Théâtre
[Festival MARTO] Un spectacle-hommage à Giacometti très beau mais très abscons

[Festival MARTO] Un spectacle-hommage à Giacometti très beau mais très abscons

25 March 2016 | PAR Mathieu Dochtermann

Dans le cadre du festival MARTO le Théâtre 71 à Malakoff a accueilli deux représentations du spectacle Hotel de Rive. C’est une oeuvre onirique et surréaliste, d’un abord difficile, qui tente de rendre compte par les moyens du spectacle vivant du paysage mental de l’artiste Giacometti, dont quatre courts textes sont donnés à entendre. Un spectacle très réussi visuellement, très astucieusement mis en scène, mais très exigeant avec son public.

[rating=3]

Né d’une collaboration entre le figuren theater tübingen de Franck Soehnle et la Compagnie Bagages de sable, Hôtel de Rive (en version française, le spectacle ayant été créé en allemand) est une tentative exigeante et audacieuse de rendre compte de l’univers intérieur de l’un des artistes les plus fascinants et les plus complexes du XXème siècle, Alberto Giacometti.

Avec Franck Soehnle aux commandes, il était évident qu’il ne pouvait pas ne pas y avoir du jeu marionnettique dans le spectacle proposé. Mais il était tout aussi évident qu’il explorerait d’autres voies, et, en l’occurrence, une recherche croisée (et fertile) a été faite sur le son et la musique, sur la matière et la lumière, sur le jeu du comédien et son interaction/dialogue avec les marionnettes employées. Le résultat est une forme étrange, un peu onirique, clairement surréaliste, visuellement très réussie, qui habille la déclamation de quelques textes courts issus des écrits de Giacometti.

Disons le tout de suite, le point fort de ce spectacle est sans conteste sa dimension marionnettique. Franck Soehlne n’a pas usurpé sa réputation d’être l’un des plus subtils spécialistes de la marionnette à fils: ses manipulations sont précises, fluides, magiques même lorsqu’il entreprend de faire danser ses créatures dans les airs. Côté plastique, les marionnettes sont très réussies, et, le plus souvent, leur forme s’inspire des sculptures de Giacometti. Même si elles sont parfois petites, le public ne perd rien de leurs détails puisqu’une bonne part du spectacle est capté en direct et projeté sur un écran surplombant les interprètes. Rompant avec les marionnettes filiformes empruntées aux codes esthétiques de Giacometti, une sorte de fantôme squelettique en chemise rappelle R.A.G.E. qui s’est donné il y a quelques mois dans la même salle. Signalons qu’une marionnette arachnéenne particulièrement réussie est utilisée dans le spectacle: arachnophobes, prenez garde!
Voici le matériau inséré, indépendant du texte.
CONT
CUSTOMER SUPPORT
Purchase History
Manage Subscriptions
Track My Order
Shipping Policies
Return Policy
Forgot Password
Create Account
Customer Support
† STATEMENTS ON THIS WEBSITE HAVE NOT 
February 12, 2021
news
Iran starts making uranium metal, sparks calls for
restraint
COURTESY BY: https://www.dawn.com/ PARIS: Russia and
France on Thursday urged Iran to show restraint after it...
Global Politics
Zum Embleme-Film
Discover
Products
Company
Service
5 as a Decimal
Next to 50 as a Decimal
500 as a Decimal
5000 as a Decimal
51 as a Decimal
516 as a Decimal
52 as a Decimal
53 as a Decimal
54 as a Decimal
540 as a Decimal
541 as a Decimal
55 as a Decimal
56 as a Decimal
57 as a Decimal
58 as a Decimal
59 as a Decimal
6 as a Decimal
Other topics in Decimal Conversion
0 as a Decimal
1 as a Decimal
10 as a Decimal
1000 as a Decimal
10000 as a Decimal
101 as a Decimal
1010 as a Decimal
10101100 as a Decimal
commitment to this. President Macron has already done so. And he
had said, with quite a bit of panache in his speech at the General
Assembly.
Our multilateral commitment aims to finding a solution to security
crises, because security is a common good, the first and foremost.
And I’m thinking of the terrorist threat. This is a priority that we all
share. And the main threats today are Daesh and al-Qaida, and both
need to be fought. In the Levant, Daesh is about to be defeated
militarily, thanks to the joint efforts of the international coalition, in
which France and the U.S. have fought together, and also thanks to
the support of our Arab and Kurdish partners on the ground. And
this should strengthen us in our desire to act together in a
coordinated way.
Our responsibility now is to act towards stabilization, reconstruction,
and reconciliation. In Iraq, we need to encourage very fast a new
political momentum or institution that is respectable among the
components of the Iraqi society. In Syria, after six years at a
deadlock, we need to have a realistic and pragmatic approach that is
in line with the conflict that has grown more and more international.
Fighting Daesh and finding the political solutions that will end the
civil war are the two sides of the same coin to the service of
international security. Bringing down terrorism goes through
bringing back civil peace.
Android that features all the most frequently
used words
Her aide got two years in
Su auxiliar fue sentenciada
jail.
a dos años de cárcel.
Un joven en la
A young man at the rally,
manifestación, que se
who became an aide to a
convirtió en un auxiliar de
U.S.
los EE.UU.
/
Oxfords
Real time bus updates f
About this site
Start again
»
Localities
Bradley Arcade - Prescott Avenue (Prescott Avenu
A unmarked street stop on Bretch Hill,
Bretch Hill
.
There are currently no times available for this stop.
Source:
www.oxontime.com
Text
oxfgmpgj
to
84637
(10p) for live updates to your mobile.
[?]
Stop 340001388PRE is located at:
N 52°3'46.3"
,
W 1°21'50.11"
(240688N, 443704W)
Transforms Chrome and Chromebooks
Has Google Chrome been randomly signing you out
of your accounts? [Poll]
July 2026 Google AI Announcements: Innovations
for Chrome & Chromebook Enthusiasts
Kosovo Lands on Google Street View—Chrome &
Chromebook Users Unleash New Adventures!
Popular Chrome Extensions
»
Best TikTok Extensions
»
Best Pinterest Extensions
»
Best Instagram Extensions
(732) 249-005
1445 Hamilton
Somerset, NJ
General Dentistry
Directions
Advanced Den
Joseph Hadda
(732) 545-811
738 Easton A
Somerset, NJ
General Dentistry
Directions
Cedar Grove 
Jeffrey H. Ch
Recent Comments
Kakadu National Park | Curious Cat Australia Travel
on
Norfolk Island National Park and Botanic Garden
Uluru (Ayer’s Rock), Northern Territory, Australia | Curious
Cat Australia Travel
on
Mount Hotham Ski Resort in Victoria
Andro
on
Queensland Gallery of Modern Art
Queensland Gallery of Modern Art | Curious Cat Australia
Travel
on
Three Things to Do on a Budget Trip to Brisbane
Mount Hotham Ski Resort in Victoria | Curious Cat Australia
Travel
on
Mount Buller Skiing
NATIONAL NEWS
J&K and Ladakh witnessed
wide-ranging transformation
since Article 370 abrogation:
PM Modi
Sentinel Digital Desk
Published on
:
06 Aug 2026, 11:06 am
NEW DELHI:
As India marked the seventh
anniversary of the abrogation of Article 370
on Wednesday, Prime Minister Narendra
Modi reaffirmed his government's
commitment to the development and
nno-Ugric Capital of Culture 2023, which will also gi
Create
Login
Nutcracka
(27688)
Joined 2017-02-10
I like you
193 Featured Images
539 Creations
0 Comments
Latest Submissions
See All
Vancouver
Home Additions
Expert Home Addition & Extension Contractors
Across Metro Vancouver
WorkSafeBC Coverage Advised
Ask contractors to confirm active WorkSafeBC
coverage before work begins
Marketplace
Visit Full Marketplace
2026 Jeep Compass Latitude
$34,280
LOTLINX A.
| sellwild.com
Le jeu de comédien de Patrick Michaëlis ne manque pas de puissance et de justesse, et son interaction avec les marionnettes, quand elles sont présente, est délicate, à la fois visuellement belle et porteuse de sens. Mais il faut reconnaître que le texte porté est particulièrement ardu, s’agissant de textes surréalistes écrits sans le souci de leur passage à l’oralité. Il ne faut pas chercher dans le spectacle une trame narrative, mais plutôt une impression globale, un sentiment d’ensemble, peint par touches par la superpositions des sons, mouvements, événements visuels, et paroles. C’est un spectacle exigeant, qui demande concentration et lâcher-prise tout à la fois – une recherche artistique poussée et un peu hermétique, qui n’est peut-être pas du goût de tous les publics.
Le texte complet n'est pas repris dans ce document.